The BSD advocates I knew back in the day suggested that this was my fault for not locating and apprenticing myself to such a master;
the guild mentality was, and in some ways still is, powerful there.
This is a fair point and is actually true of almost any system or, for that matter social setting, if you have a guide it's a lot easier to know what to do or fool people into thinking you do; Liza Doolittle style.
To bang an old drum of mine, while Unix culture pats itself on the back for economizing keystrokes with an ad hoc compression scheme for every
name in sight, it too often overlooks what discarded in pursuit of this form of minimality: clarity, lack of ambiguity, and ease of acquisition by newcomers.
Again fair - which is why I think losing things like the old UNIX (I think bwk originated) 'learn system' from the stock releases is a little sad.
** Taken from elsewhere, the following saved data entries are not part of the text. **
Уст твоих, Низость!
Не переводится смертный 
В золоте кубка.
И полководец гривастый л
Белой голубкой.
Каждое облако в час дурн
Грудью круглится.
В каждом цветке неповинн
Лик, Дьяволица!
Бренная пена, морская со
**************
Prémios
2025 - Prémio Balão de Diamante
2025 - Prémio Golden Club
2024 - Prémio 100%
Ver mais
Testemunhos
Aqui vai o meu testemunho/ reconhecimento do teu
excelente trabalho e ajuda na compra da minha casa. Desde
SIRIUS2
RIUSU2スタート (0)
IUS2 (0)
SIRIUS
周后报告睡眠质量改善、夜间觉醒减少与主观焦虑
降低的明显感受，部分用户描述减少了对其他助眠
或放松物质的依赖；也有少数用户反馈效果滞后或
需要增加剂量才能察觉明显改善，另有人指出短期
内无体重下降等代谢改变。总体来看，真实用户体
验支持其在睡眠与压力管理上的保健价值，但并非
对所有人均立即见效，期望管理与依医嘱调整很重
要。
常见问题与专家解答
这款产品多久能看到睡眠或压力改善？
I used to tell newcomers - to spend an AM with learn and go through the files/more files/vi scripts and then come back to me, and I'll try to help you.
My line was that UNIX always had a more difficult learning curve than, say GUI based systems (or even some of the old DEC ones likes TOPS or VMS), but once you learned the tools and ideas, it was much simpler to use - made more sense (to me certainly). [Teach someone to fish, vs. give them one idea].
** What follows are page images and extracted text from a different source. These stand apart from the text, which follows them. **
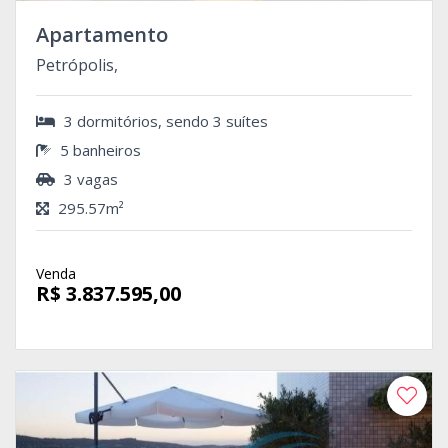
Apartamento
Petrópolis,
3 dormitórios, sendo 3 suítes
5 banheiros
3 vagas
295.57m²
Venda
R$ 3.837.595,00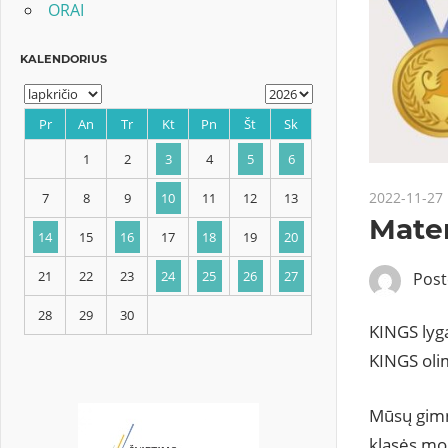
ORAI
KALENDORIUS
2022-11-27
Mate
Pr
An
Tr
Kt
Pn
Št
Sk
Pos
1
2
3
4
5
6
KINGS lyg
7
8
9
10
11
12
13
KINGS olim
14
15
16
17
18
19
20
Mūsų gimn
klasės mok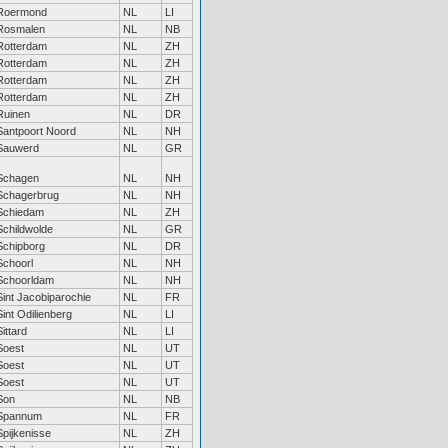
Roermond
NL
LI
Rosmalen
NL
NB
Rotterdam
NL
ZH
Rotterdam
NL
ZH
Rotterdam
NL
ZH
Rotterdam
NL
ZH
Ruinen
NL
DR
Santpoort Noord
NL
NH
Sauwerd
NL
GR
Schagen
NL
NH
Schagerbrug
NL
NH
Schiedam
NL
ZH
Schildwolde
NL
GR
Schipborg
NL
DR
Schoorl
NL
NH
Schoorldam
NL
NH
Sint Jacobiparochie
NL
FR
Sint Odilienberg
NL
LI
Sittard
NL
LI
Soest
NL
UT
Soest
NL
UT
Soest
NL
UT
Son
NL
NB
Spannum
NL
FR
Spijkenisse
NL
ZH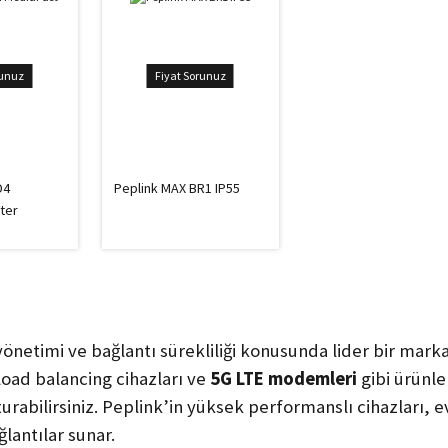
runuz
Fiyat Sorunuz
D4
Peplink MAX BR1 IP55
ter
 yönetimi ve bağlantı sürekliliği konusunda lider bir ma
 load balancing cihazları ve
5G LTE modemleri
gibi ürünle
turabilirsiniz. Peplink’in yüksek performanslı cihazları,
ğlantılar sunar.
But as you point out, that only works if you have someone(s) to ask.
... when Bell Labs got the Blit, the limitations that motivated the original terseness were not only not discarded, but
retained and doubled down on.
Again a fair observation -- however, making_your_switches_so_verbose_no_one_can_remember_much_less_type_them_gnu style is just as bad.
Developing "good taste" is sometimes difficult. I'll not defend the "Unix room culture" or the later Plan9 folks (many of whom are my friends) - but I also get it. They were making something for themselves.
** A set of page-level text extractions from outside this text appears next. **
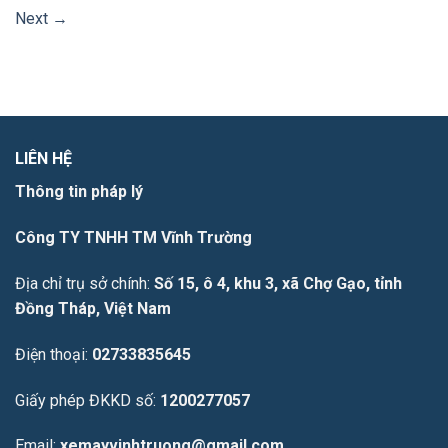
Next
→
LIÊN HỆ
Thông tin pháp lý
Công TY TNHH TM Vĩnh Trường
Địa chỉ trụ sở chính:
Số 15, ô 4, khu 3, xã Chợ Gạo, tỉnh
Đồng Tháp, Việt Nam
Điện thoại:
02733835645
Giấy phép ĐKKD số:
1200277057
Email:
xemayvinhtruong@gmail.com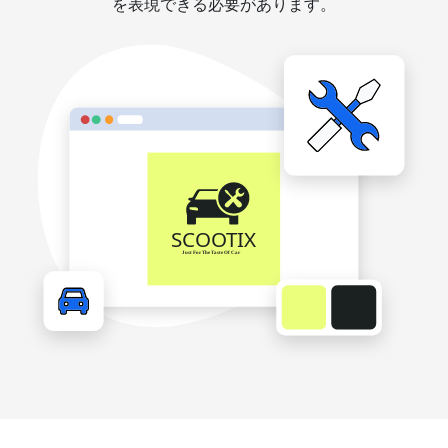
を表現できる必要があります。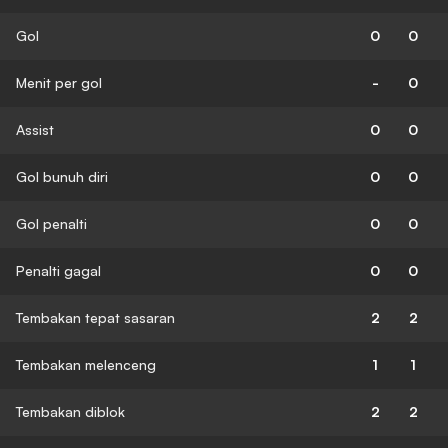
Gol
0
0
Menit per gol
-
0
Assist
0
0
Gol bunuh diri
0
0
Gol penalti
0
0
Penalti gagal
0
0
Tembakan tepat sasaran
2
2
Tembakan melenceng
1
1
Tembakan diblok
2
2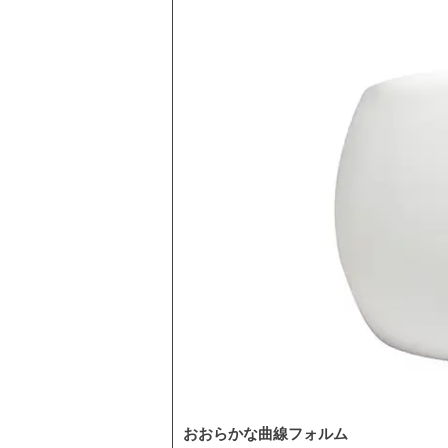
おおらかな曲線フォルム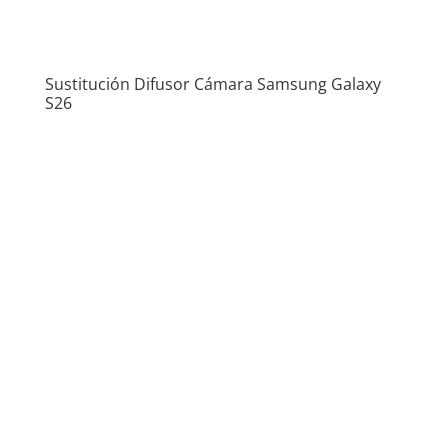
Sustitución Difusor Cámara Samsung Galaxy
S26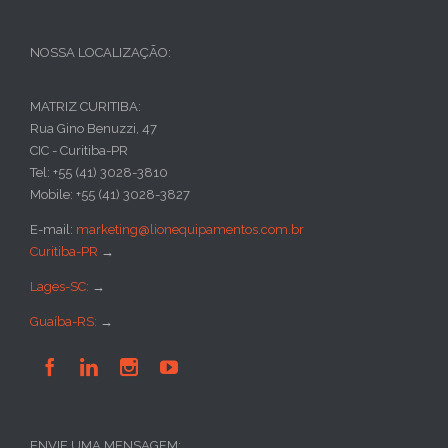
NOSSA LOCALIZAÇÃO:
MATRIZ CURITIBA:
Rua Gino Benuzzi, 47
CIC - Curitiba-PR
Tel: +55 (41) 3028-3810
Mobile: +55 (41) 3028-3827
E-mail:
marketing@lionequipamentos.com.br
Curitiba-PR
→
Lages-SC:
→
Guaíba-RS:
→




ENVIE UMA MENSAGEM: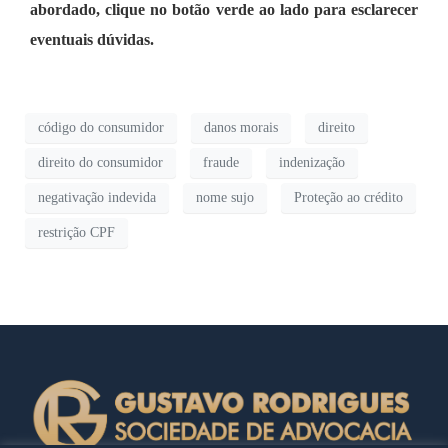
abordado, clique no botão verde ao lado para esclarecer
eventuais dúvidas.
código do consumidor
danos morais
direito
direito do consumidor
fraude
indenização
negativação indevida
nome sujo
Proteção ao crédito
restrição CPF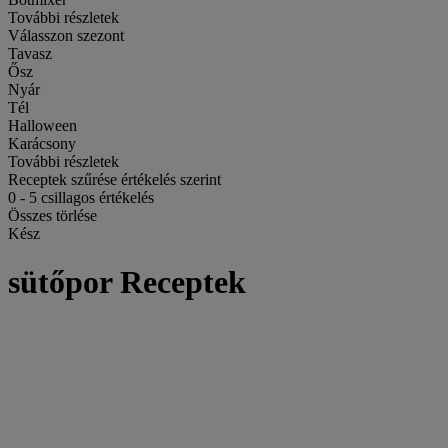
További részletek
Válasszon szezont
Tavasz
Ősz
Nyár
Tél
Halloween
Karácsony
További részletek
Receptek szűrése értékelés szerint
0
-
5
csillagos értékelés
Összes törlése
Kész
sütőpor Receptek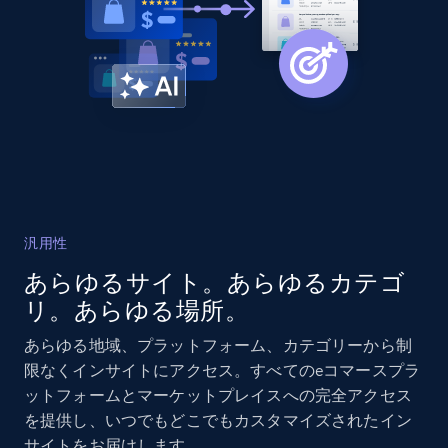
汎用性
あらゆるサイト。あらゆるカテゴ
リ。あらゆる場所。
あらゆる地域、プラットフォーム、カテゴリーから制
限なくインサイトにアクセス。すべてのeコマースプラ
ットフォームとマーケットプレイスへの完全アクセス
を提供し、いつでもどこでもカスタマイズされたイン
サイトをお届けします。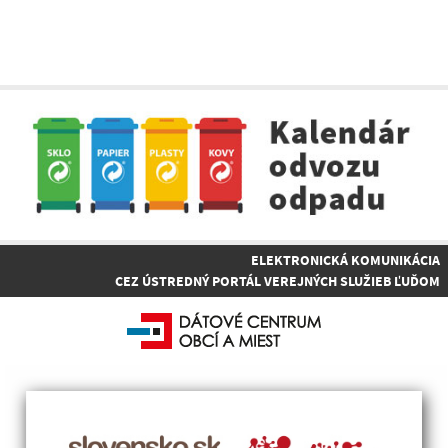
ELEKTRONICKÁ KOMUNIKÁCIA
CEZ ÚSTREDNÝ PORTÁL VEREJNÝCH SLUŽIEB ĽUĎOM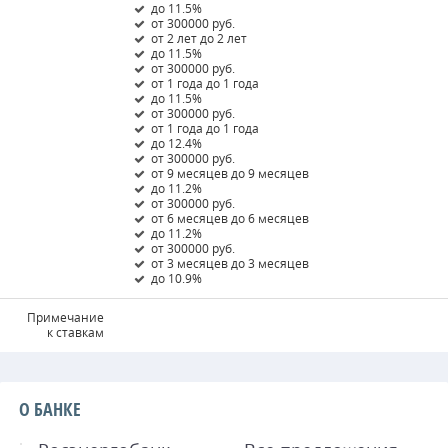
до 11.5%
от 300000 руб.
от 2 лет до 2 лет
до 11.5%
от 300000 руб.
от 1 года до 1 года
до 11.5%
от 300000 руб.
от 1 года до 1 года
до 12.4%
от 300000 руб.
от 9 месяцев до 9 месяцев
до 11.2%
от 300000 руб.
от 6 месяцев до 6 месяцев
до 11.2%
от 300000 руб.
от 3 месяцев до 3 месяцев
до 10.9%
Примечание
к ставкам
О БАНКЕ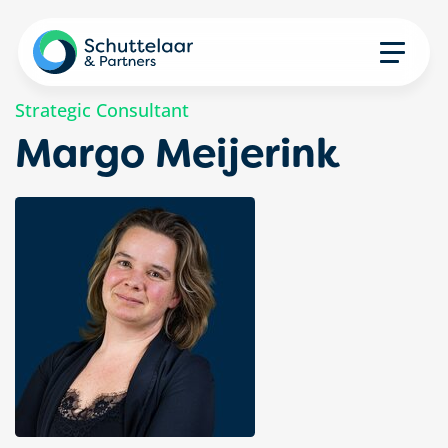
Strategic Consultant
Margo Meijerink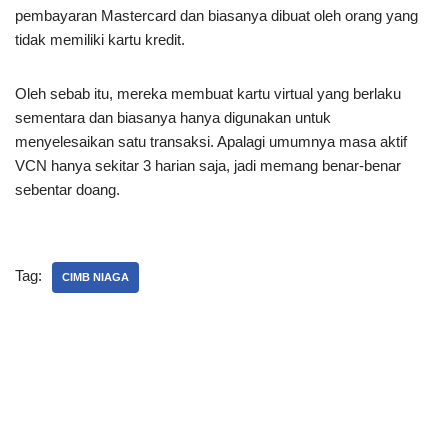
pembayaran Mastercard dan biasanya dibuat oleh orang yang
tidak memiliki kartu kredit.
Oleh sebab itu, mereka membuat kartu virtual yang berlaku
sementara dan biasanya hanya digunakan untuk
menyelesaikan satu transaksi. Apalagi umumnya masa aktif
VCN hanya sekitar 3 harian saja, jadi memang benar-benar
sebentar doang.
Tag:
CIMB NIAGA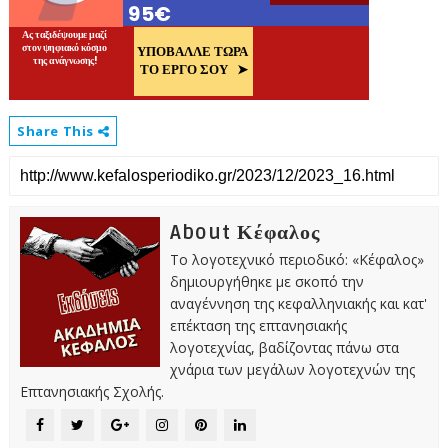
Share This
About Κέφαλος
Το λογοτεχνικό περιοδικό: «Κέφαλος»
δημιουργήθηκε με σκοπό την
αναγέννηση της κεφαλληνιακής και κατ'
επέκταση της επτανησιακής
λογοτεχνίας, βαδίζοντας πάνω στα
χνάρια των μεγάλων λογοτεχνών της
Επτανησιακής Σχολής.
And here is where it gets tricky -- too many systems are designed to be the solution to too make problems by trying to learn and correct all past sins (Brook's "second-system effect") but fail because no one cares/uses them. The economics of switching are not there.
Frankly, when you build for yourself or, better yet, use what Tektronix called the "next bench" [1] idea, you often can find that happy compromise. Simple enough to learn but not a burden to use.
At least APL chose sigils that were tough to confuse with other things.
True, but you have not lived until someone brings a yellow piece of ASR33 paper into your office, and they are using the APL replacement operations and telling you this is this life's work -- 200 lines of APL - they think there is something wrong with the system. You have to decode the program and tell them they used the wrong operator. ... or better, they actually were right but you can not reproduce the error without their program and datasets.
Best wishes,
Clem
[1] Tektronix's "Next Bench" - was a simple idea. They were an instrumentation company made up of EE primarily. Everyone had work benches, not desks, to work on their projects. The idea was if you saw a colleague the "next bench over" struggling with solving a problem and you could think of a tool or test to help them solve it, chances are pretty good other people were having the same issue. So, if you make it easy to use and become available, you will have a product and it is likely to be popular. The key points: solve a problem, is easy to use, and made available.